ENTRIES SHOWN Block Start

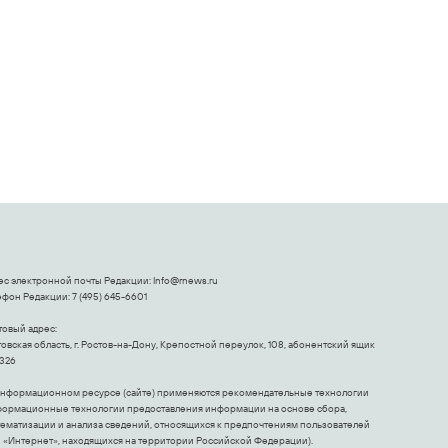
долго
настоящий вызов
ес электронной почты Редакции:
Info@rnews.ru
фон Редакции: 7 (495) 645-6601
товый адрес:
овская область, г. Ростов-на-Дону, Крепостной переулок, 108, абонентский ящик
326
информационном ресурсе (сайте) применяются рекомендательные технологии
формационные технологии предоставления информации на основе сбора,
тематизации и анализа сведений, относящихся к предпочтениям пользователей
и «Интернет», находящихся на территории Российской Федерации).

ENTRIES SHOWN Block End

*PROBLEM REQUIREMENTS*. Print nothing except the lines from the line containing "настоящий вызов" to the end of the listing, exactly as written.

*RESPONSE*.
настоящий вызов
ес электронной почты Редакции:
Info@rnews.ru
фон Редакции: 7 (495) 645-6601
товый адрес:
овская область, г. Ростов-на-Дону, Крепостной переулок, 108, абонентский ящик
326
информационном ресурсе (сайте) применяются рекомендательные технологии
формационные технологии предоставления информации на основе сбора,
тематизации и анализа сведений, относящихся к предпочтениям пользователей
и «Интернет», находящихся на территории Российской Федерации).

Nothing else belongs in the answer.